Cells were transfected with FoxO1-GFP (23) using Lipofectamine 2000 (Invitrogen, Carlsbad, CA) in LabTek chambered slides (Nalgene). In brief, 4 ×10⁵ cells were transduced with 1 μg plasmid DNA and 2 μl Lipofectamine 2000 in 0.5 ml RPMI medium. The following day, cells were treated for the indicated time periods and fixed in 4% paraformaldehyde in PBS for 15 min. Image acquisition was performed using a Zeiss confocal microscope (23).

The constitutively nuclear mutant FoxO1 carries single amino acid substitutions replacing the three main phosphorylation sites, Thr²⁴→Ala, Ser²⁵³→Asp, and Ser³¹⁶→Ala²⁴. Constitutively nuclear FoxO1 transduction was carried out as previously described (24). INS832/13 cells were seeded 2 days before use in 100-mm Petri dishes and cultured in RPMI. Cells were then infected with constitutively nuclear FoxO1 or β-galactosidase (β-Gal) adenoviral constructs at a multiplicity of infection of 50 plaque-forming units/cell for 1 h in 1 ml complete medium. The viral solution was then replaced with complete medium, and cells were allowed to recover for 24 h before being used.

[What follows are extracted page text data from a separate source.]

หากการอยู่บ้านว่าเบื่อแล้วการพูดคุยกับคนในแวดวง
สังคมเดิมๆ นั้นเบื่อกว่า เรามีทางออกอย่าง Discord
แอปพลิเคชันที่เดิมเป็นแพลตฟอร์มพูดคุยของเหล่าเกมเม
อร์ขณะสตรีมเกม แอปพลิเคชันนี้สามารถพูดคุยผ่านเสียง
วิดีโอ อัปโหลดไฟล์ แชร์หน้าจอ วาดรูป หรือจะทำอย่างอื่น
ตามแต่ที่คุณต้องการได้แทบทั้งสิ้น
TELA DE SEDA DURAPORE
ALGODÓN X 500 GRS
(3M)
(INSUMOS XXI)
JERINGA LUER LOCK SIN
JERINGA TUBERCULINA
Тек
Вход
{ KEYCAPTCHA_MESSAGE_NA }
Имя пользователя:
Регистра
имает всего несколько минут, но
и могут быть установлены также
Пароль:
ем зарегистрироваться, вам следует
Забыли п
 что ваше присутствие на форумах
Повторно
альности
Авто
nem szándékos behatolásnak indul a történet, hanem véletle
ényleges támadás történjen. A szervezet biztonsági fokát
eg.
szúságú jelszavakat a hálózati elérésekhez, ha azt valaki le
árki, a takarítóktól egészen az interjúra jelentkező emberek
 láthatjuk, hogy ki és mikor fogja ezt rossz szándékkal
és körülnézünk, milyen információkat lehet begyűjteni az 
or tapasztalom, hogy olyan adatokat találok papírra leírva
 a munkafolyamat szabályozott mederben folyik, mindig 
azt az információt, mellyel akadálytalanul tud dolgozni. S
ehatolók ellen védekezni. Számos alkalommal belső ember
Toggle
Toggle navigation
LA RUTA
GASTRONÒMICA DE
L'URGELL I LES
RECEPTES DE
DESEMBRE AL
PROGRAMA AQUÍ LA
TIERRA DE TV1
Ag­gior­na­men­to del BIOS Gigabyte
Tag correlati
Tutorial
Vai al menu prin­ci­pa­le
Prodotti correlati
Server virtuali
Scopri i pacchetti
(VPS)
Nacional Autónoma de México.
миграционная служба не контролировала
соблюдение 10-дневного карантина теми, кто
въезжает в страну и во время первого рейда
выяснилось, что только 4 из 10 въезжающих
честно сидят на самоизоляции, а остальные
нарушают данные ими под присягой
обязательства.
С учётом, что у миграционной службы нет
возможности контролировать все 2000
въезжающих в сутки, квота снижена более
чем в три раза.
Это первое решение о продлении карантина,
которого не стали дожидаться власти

Proliferation of INS832/13 cells was evaluated using an enzyme-linked immunosorbent assay–based bromodeoxyuridine (BrdU) incorporation kit (Roche). In brief, INS832/13 cells were transduced for 1 h in 100-mm Petri dishes, trypsinized, seeded in 96-well plates at 70% confluence, and incubated overnight in minimal RPMI medium before the experiment. BrdU was added to the culture medium for 1 h before harvesting cells. Cells were then fixed and incubated with a peroxidase-conjugated anti-BrdU antibody, and the immune complexes were quantified using a spectrophotometer to measure absorbance (Bio-Rad, Hercules, CA).

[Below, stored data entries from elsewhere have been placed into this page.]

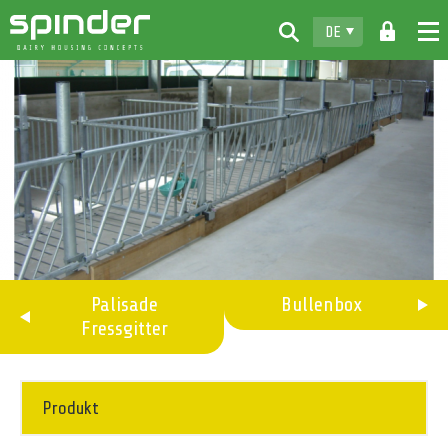
DE
Home
Produkte
Info & Muster
Spinder
Vertragshändler
News
Palisade
Bullenbox
Fressgitter
Kontakt
Produkt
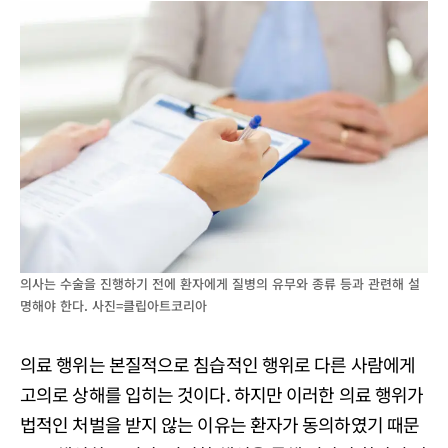
의사는 수술을 진행하기 전에 환자에게 질병의 유무와 종류 등과 관련해 설
명해야 한다. 사진=클립아트코리아
의료 행위는 본질적으로 침습적인 행위로 다른 사람에게
고의로 상해를 입히는 것이다. 하지만 이러한 의료 행위가
법적인 처벌을 받지 않는 이유는 환자가 동의하였기 때문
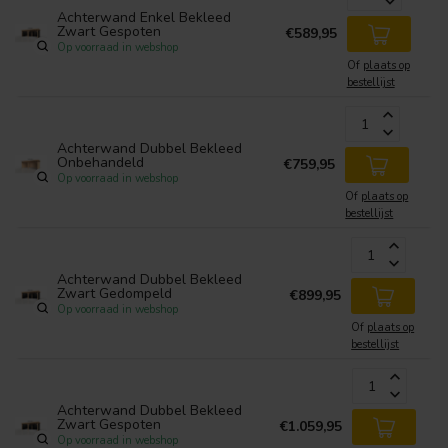
Achterwand Enkel Bekleed
Zwart Gespoten
€589,95
Op voorraad in webshop
Of
plaats op
bestellijst
Achterwand Dubbel Bekleed
Onbehandeld
€759,95
Op voorraad in webshop
Of
plaats op
bestellijst
Achterwand Dubbel Bekleed
Zwart Gedompeld
€899,95
Op voorraad in webshop
Of
plaats op
bestellijst
Achterwand Dubbel Bekleed
Zwart Gespoten
€1.059,95
Op voorraad in webshop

Cells were plated on chambers slide (Nalgene Nunc, Naperville, IL) and incubated for 24 h in complete RPMI. The following day, cells were washed and treated under different conditions in minimal RPMI medium for 4 h. Caspase activation was measured with the sulforhodamine multi-caspase activity kit and mitochondrial membrane potential with Mit-E-Ψ mitochondria permeability detection kit (Biomol). Briefly, SR-VAD-FMK, a sulforhodamine derivative of a potent caspase inhibitor, was added during the last 1 h of a 4-h incubation. SR-VAD-FMK is cell permeable and covalently binds to active caspases, allowing for detection by fluorescence microscopy. The lipophilic Mit-E-Ψ reagent was added for the last 15 min of a 90-min incubation. Mit-E-Ψ enters the mitochondria and aggregates to emit red fluorescence. In the presence of a loss of mitochondrial membrane potential (ΔΨ), red fluorescence is replaced by cytoplasmic green fluorescence.

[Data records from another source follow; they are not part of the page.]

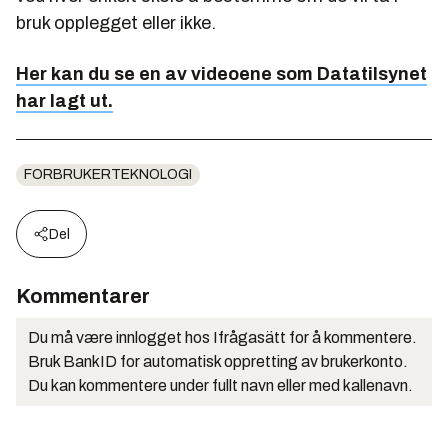
bruk opplegget eller ikke.
Her kan du se en av videoene som Datatilsynet
har lagt ut.
FORBRUKERTEKNOLOGI
Del
Kommentarer
Du må være innlogget hos Ifrågasätt for å kommentere.
Bruk BankID for automatisk oppretting av brukerkonto.
Du kan kommentere under fullt navn eller med kallenavn.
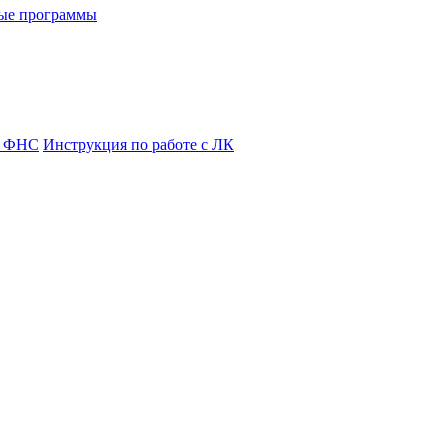
ые программы
я ФНС
Инструкция по работе с ЛК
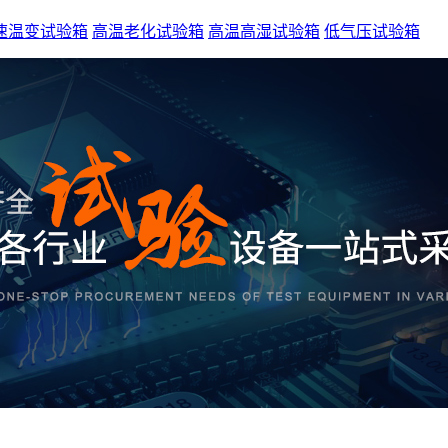
速温变试验箱
高温老化试验箱
高温高湿试验箱
低气压试验箱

RNA was isolated using Qiagen kits (Valencia, CA), and quantitative real-time PCR was performed as described previously (25).

Cells were fixed to isolate intact chromatin and treated as described previously. FoxO1 was immunoprecipitated with anti-FKHR (H-128) antibodies (Santa Cruz Biotechnology, Santa Cruz, CA), and bound DNA was amplified by PCR. Primers sequences are available on request (18,19).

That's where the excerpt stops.